Truth Lemma. For all \(\Gamma\in W^\ast\) and formulas (A), \[ \mathcal M^\ast,\Gamma \models A \quad\Longleftrightarrow\quad A\in \Gamma. \] The Boolean cases are routine. For \(\to\):
\(\Rightarrow\): If \(\Gamma\models A\to B\), then \(F_\Gamma(A)\subseteq ⟦ B⟧\), hence by maximality and the definition of \(F_\Gamma(A)\) we get \(A\to B\in \Gamma\).
\(\Leftarrow\): If \(A\to B\in \Gamma\), then by definition of \(F_\Gamma(A)\), every \(\Delta\in F_\Gamma(A)\) contains \(B\), i.e., \(F_\Gamma(A)\subseteq ⟦ B⟧\).
For \(\circ\): by the definition of \(C^\ast\).

Frame conditions in the canonical model. One checks:

• (Id) because \(A\to A\) is an axiom, \(A\in\Delta\) for all \(\Delta\in F_\Gamma(A)\).
• (Mon) because from \(\vdash (A\wedge (A\to B))\to B\) (derivable using R1/R2), we get \(F_\Gamma(A)\subseteq F_\Gamma(B)\) whenever \(\Gamma\vdash A\to B\).
• (Succ) since \(\Gamma\) is closed under modus ponens: if \(A\in\Gamma\) and \(A\to B\in \Gamma\), then \(B\in \Gamma\); thus \(\Gamma\in F_\Gamma(A)\).
• (NE) because if \(A\in\Gamma\) then \(\Gamma\in F_\Gamma(A)\).
• (Bo) because \((A\to B)\to \neg(B\to \sim A)\) is provable from 1.4 and 1.2 (read via \(C^\ast\)), hence cannot have \(F_\Gamma(B)\subseteq W^\ast\setminus ⟦ A⟧\).
• (Contra) is provable in the object language as 1.7; thus holds set-theoretically by the truth lemma.
• (C-Sym) is axiom 1.2, hence holds by the truth lemma.
• (C-Coherence) is axiom 1.4, hence holds by the truth lemma.

Therefore \(\mathcal M^\ast\) is an NL-model.

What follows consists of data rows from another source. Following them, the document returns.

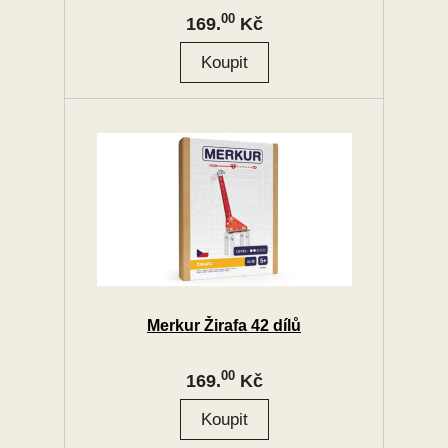
00
169.
Kč
Merkur Žirafa 42 dílů
00
169.
Kč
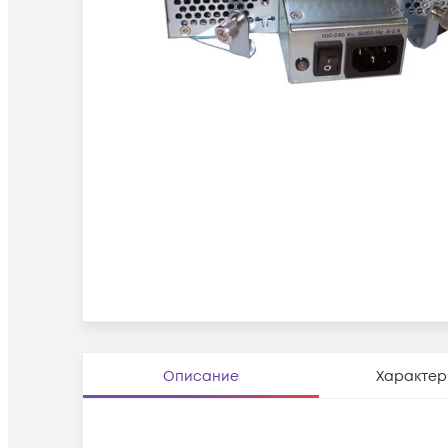
Описание
Характер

By the Truth Lemma, if \(A\) is valid in all NL-models then \(A\in \Gamma\) for every \(\Gamma\in W^\ast\); hence \(\vdash A\). That gives strong completeness.

---

Summary

• Semantics: selection-function conditional \(A\to B\) with classical \(\sim\) and \(\wedge\), plus a primitive symmetric compatibility predicate \(C_w\) for \(A\circ B\).
• Key frame laws: (Id), (Mon), (Succ), (NE), (Bo), (Contra) for \(f_w\); (C-Sym) and (C-Coherence) for (C_w).
• Result: With these frames, all NL axioms and rules are sound, and by the canonical construction above, the semantics is complete for NL.

This gives you a clean, fully compositional, set-based semantics that treats ◦ as a genuine (but weakly constrained) compatibility connective and pins down exactly the connexive behavior encoded by 1.2, 1.4, and 1.7. If you want a more intensional reading of ◦ (e.g., defining \(A\circ B\) as the conjunction of \(\neg(A\to\sim B)\) and \(\neg(B\to\sim A)\)), you can add that definition on top of the above by replacing (C-Coherence) with the biconditional \[ C_w(X,Y)\ \text{iff}\ \neg\big(f_w(X)\subseteq W\setminus Y\big)\ \text{and}\ \neg\big(f_w(Y)\subseteq W\setminus X\big), \] but then you must keep (NE) to avoid vacuity and adjust a few details in the completeness proof. The skeleton above already ensures all the listed NL theorems hold and yields a clean completeness argument.